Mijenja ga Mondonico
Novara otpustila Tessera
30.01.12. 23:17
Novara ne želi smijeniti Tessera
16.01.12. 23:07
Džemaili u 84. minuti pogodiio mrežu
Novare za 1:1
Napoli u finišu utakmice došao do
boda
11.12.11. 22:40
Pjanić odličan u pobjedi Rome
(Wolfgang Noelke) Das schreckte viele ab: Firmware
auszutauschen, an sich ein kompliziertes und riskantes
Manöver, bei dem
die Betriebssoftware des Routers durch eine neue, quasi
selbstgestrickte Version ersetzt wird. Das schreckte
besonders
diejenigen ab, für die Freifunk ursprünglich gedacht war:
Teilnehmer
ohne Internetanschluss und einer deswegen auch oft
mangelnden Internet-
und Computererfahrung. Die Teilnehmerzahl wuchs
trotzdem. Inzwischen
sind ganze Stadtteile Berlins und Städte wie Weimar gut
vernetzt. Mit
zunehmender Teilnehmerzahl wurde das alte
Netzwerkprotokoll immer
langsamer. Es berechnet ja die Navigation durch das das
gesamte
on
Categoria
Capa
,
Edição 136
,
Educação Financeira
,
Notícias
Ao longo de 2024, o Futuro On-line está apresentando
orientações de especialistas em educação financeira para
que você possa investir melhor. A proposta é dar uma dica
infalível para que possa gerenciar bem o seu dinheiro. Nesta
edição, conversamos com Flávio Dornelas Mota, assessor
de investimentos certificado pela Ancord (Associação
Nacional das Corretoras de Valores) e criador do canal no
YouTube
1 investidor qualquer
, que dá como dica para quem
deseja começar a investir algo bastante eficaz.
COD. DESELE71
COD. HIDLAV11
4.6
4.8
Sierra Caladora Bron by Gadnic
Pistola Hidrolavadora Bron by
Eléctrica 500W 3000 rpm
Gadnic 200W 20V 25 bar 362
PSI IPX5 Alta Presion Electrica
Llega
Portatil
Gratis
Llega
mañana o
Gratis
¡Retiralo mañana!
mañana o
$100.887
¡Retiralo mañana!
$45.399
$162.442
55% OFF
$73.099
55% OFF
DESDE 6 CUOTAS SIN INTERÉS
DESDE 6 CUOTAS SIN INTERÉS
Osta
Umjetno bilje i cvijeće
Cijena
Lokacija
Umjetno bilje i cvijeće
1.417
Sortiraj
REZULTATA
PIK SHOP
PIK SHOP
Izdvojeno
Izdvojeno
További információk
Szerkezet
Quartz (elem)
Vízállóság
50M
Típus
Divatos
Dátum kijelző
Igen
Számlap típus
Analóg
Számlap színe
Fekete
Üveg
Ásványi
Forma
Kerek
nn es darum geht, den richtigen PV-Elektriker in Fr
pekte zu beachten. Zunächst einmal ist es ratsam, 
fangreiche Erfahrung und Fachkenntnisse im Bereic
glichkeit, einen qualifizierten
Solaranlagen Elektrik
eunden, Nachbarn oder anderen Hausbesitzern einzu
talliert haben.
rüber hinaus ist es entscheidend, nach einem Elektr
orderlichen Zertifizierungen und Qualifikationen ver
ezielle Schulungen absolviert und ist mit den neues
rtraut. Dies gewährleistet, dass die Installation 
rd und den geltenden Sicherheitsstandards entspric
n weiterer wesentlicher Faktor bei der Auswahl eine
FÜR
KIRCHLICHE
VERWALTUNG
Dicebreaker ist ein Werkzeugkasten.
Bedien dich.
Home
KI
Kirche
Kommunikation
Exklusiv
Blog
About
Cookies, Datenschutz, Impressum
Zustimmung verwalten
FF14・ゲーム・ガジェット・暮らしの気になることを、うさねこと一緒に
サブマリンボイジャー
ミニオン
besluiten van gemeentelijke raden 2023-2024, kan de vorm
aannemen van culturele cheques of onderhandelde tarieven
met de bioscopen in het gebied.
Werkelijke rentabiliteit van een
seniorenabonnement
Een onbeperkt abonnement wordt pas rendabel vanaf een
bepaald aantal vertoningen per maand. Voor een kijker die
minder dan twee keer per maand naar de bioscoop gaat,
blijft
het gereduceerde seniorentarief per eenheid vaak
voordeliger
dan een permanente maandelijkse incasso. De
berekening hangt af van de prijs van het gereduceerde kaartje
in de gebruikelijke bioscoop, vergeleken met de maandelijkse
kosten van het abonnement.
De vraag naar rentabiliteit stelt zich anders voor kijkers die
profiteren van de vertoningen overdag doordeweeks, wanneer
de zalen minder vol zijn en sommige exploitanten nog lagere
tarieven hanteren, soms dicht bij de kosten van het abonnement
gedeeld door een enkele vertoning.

■ ACTIVITY:
From the material above, set down exactly the lines between the line holding "bepaald aantal vertoningen" and the line holding "De vraag naar", inclusive. Include nothing else.

■ RESPONSE AREA:
bepaald aantal vertoningen per maand. Voor een kijker die
minder dan twee keer per maand naar de bioscoop gaat,
blijft
het gereduceerde seniorentarief per eenheid vaak
voordeliger
dan een permanente maandelijkse incasso. De
berekening hangt af van de prijs van het gereduceerde kaartje
in de gebruikelijke bioscoop, vergeleken met de maandelijkse
kosten van het abonnement.
De vraag naar rentabiliteit stelt zich anders voor kijkers die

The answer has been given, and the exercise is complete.